### Brief
When you copy the records that follow, please keep every word exactly as it is and leave out the pictures.

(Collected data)
━━━━━━
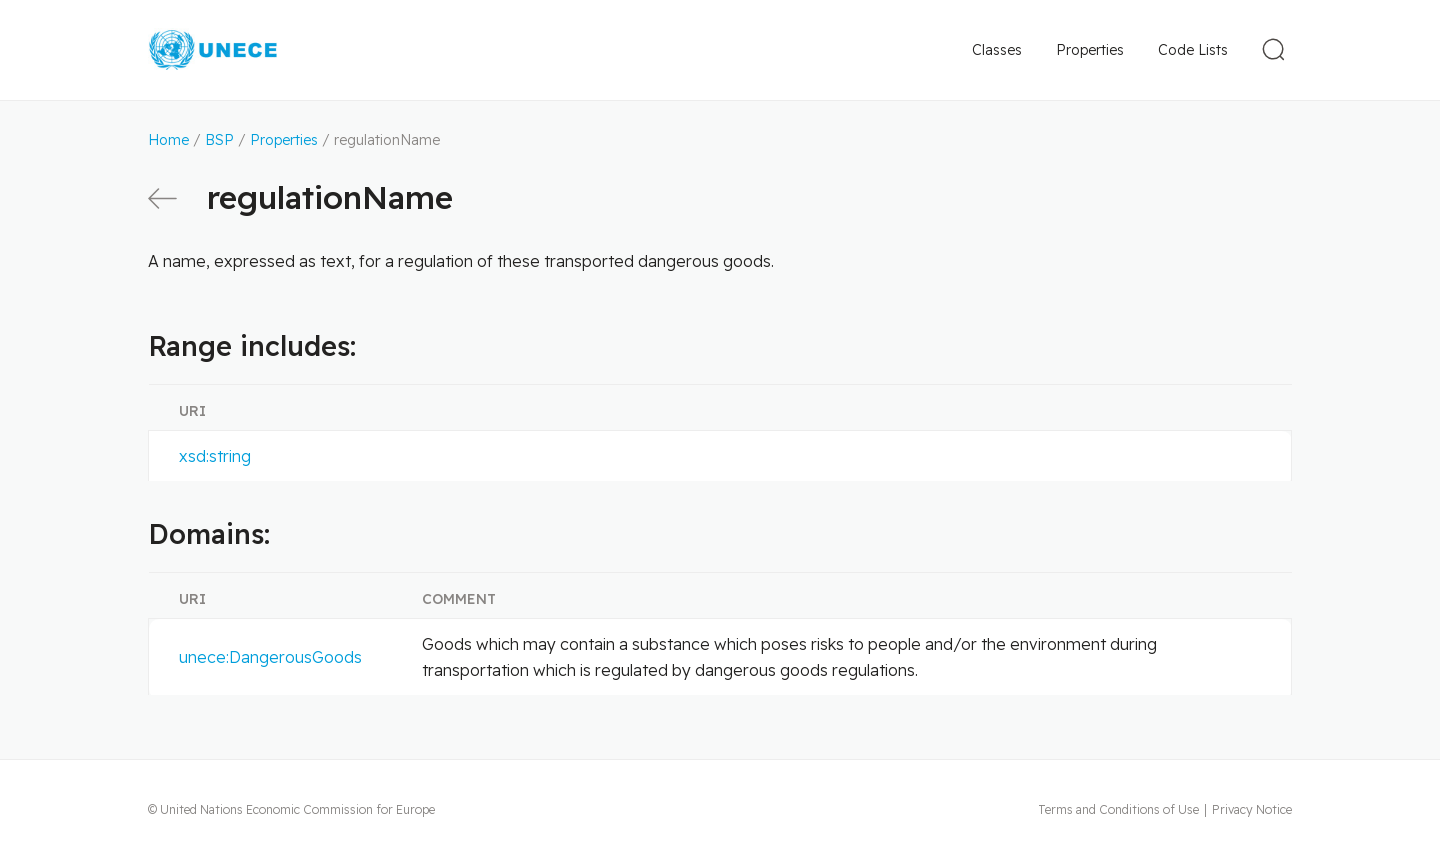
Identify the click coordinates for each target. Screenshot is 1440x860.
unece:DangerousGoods (270, 657)
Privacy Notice (1252, 809)
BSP (219, 140)
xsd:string (215, 456)
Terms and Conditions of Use (1118, 809)
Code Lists (1193, 50)
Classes (997, 50)
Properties (1090, 50)
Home (168, 140)
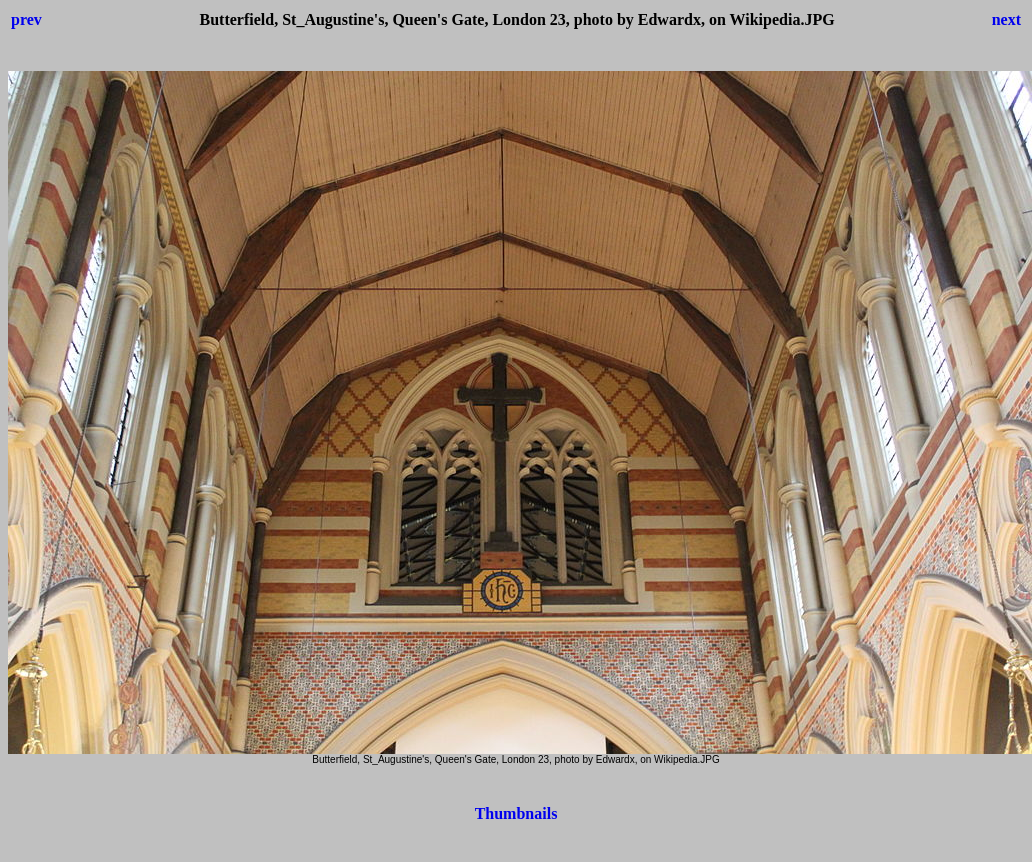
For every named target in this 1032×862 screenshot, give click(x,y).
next (1006, 19)
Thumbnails (516, 813)
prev (26, 19)
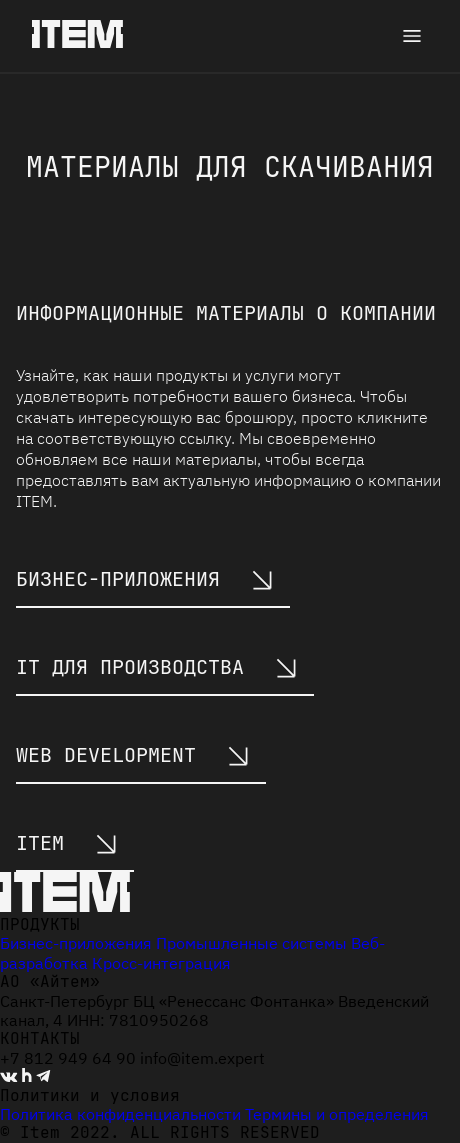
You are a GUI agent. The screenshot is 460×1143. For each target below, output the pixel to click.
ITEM (67, 843)
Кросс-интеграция (161, 963)
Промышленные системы (251, 943)
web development (133, 755)
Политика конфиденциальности (120, 1114)
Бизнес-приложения (76, 943)
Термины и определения (337, 1114)
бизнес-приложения (145, 579)
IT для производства (157, 667)
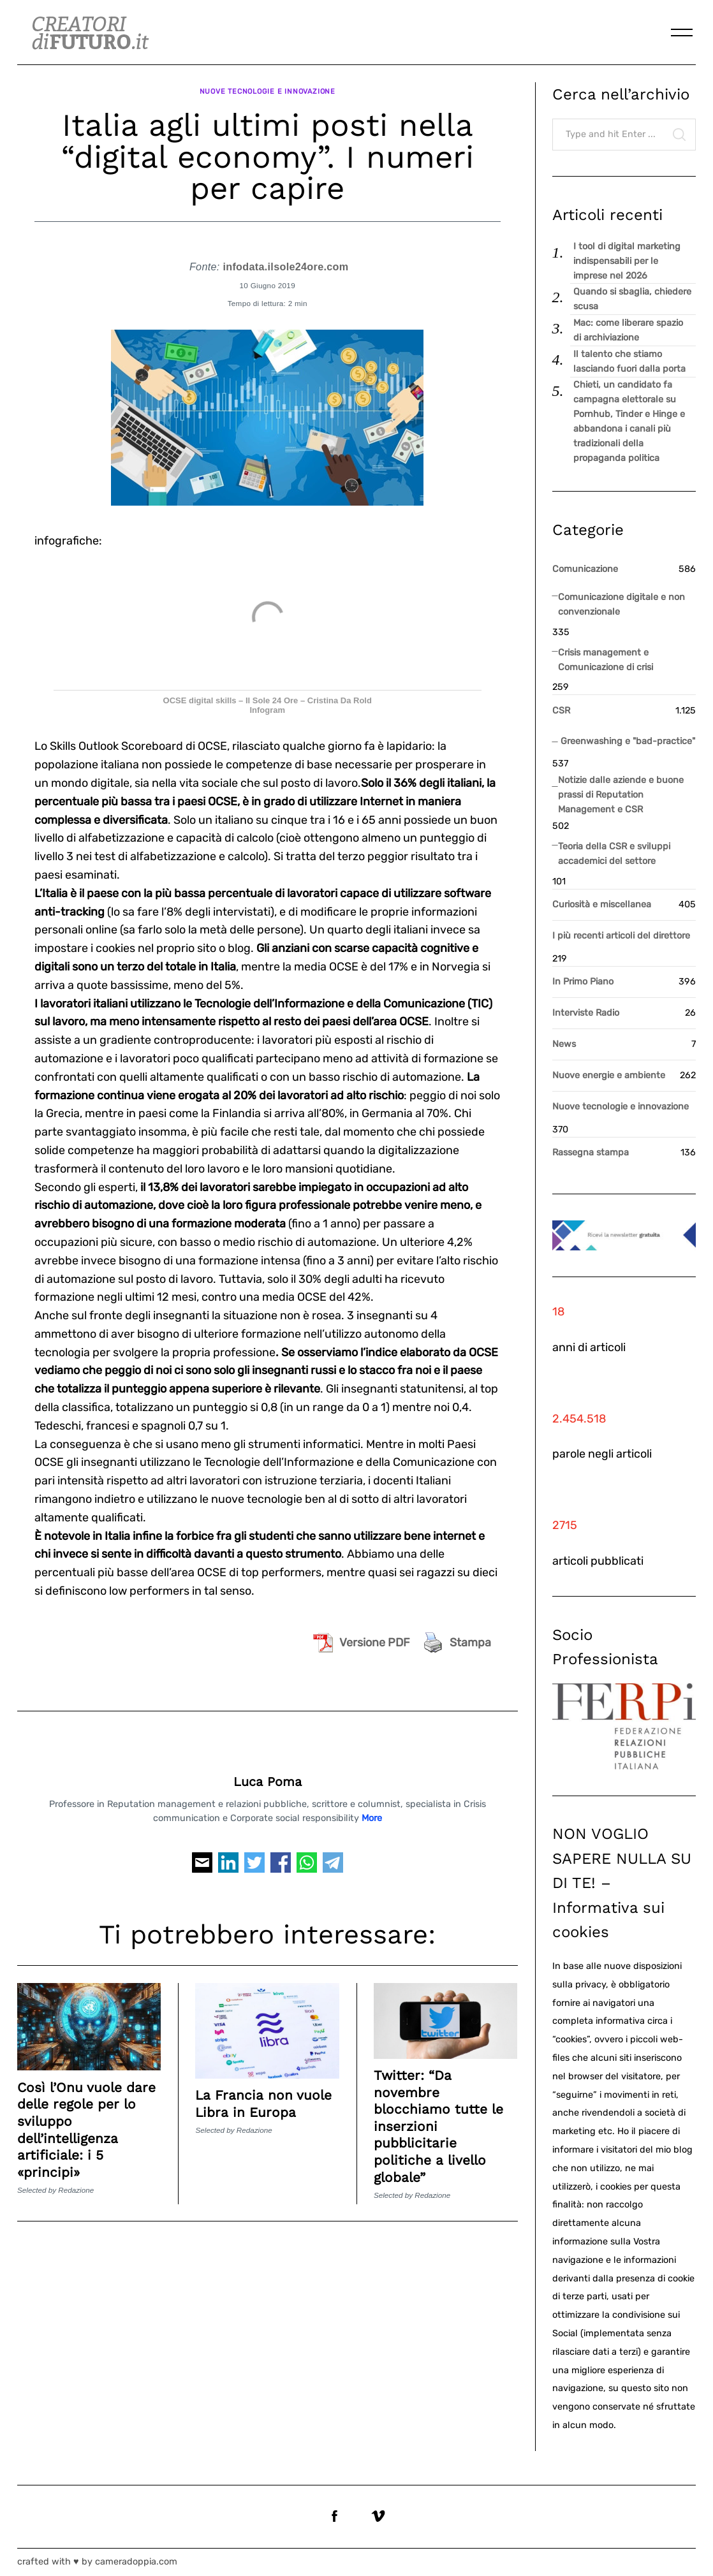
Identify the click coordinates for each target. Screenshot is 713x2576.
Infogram (267, 703)
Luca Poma (267, 1774)
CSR (561, 710)
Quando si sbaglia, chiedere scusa (632, 299)
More (372, 1811)
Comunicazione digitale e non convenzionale (621, 604)
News (564, 1044)
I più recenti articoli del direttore (621, 935)
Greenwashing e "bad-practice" (628, 741)
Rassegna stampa (590, 1152)
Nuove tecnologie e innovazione (267, 88)
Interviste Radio (585, 1012)
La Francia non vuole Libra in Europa (263, 2096)
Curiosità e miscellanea (601, 904)
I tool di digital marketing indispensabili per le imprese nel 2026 (626, 261)
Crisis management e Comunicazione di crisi (605, 660)
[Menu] (682, 32)
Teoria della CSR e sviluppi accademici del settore (614, 854)
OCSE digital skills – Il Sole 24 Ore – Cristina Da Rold (267, 694)
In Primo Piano (583, 981)
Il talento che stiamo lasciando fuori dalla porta (629, 361)
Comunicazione (585, 569)
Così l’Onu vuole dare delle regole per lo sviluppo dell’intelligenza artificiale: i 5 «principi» (88, 2121)
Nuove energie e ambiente (608, 1075)
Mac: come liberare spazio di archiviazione (628, 330)
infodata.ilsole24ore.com (285, 260)
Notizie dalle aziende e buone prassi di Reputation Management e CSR (621, 795)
━━━━━━
### Worked solution
Identify the click coordinates for each target. Screenshot is 1440x860.
unece:DangerousGoods (270, 657)
Privacy Notice (1252, 809)
BSP (219, 140)
xsd:string (215, 456)
Terms and Conditions of Use (1118, 809)
Code Lists (1193, 50)
Classes (997, 50)
Properties (1090, 50)
Home (168, 140)
For every named target in this 1032×862 screenshot, give click(x,y).
next (1006, 19)
Thumbnails (516, 813)
prev (26, 19)
You are a GUI agent. The screenshot is 460×1143. For each target below, output the pixel to click.
ITEM (67, 843)
Кросс-интеграция (161, 963)
Промышленные системы (251, 943)
web development (133, 755)
Политика конфиденциальности (120, 1114)
Бизнес-приложения (76, 943)
Термины и определения (337, 1114)
бизнес-приложения (145, 579)
IT для производства (157, 667)
Identify the click coordinates for each target. Screenshot is 713x2576.
Infogram (267, 703)
Luca Poma (267, 1774)
CSR (561, 710)
Quando si sbaglia, chiedere scusa (632, 299)
More (372, 1811)
Comunicazione digitale e non convenzionale (621, 604)
News (564, 1044)
I più recenti articoli del direttore (621, 935)
Greenwashing e "bad-practice" (628, 741)
Rassegna stampa (590, 1152)
Nuove tecnologie e innovazione (267, 88)
Interviste Radio (585, 1012)
La Francia non vuole Libra in Europa (263, 2096)
Curiosità e miscellanea (601, 904)
I tool di digital marketing indispensabili per le imprese nel 2026 (626, 261)
Crisis management e Comunicazione di crisi (605, 660)
[Menu] (682, 32)
Teoria della CSR e sviluppi accademici del settore (614, 854)
OCSE digital skills – Il Sole 24 Ore – Cristina Da Rold (267, 694)
In Primo Piano (583, 981)
Il talento che stiamo lasciando fuori dalla porta (629, 361)
Comunicazione (585, 569)
Così l’Onu vuole dare delle regole per lo sviluppo dell’intelligenza artificiale: i 5 «principi» (88, 2121)
Nuove energie e ambiente (608, 1075)
Mac: come liberare spazio di archiviazione (628, 330)
infodata.ilsole24ore.com (285, 260)
Notizie dalle aziende e buone prassi di Reputation Management e CSR (621, 795)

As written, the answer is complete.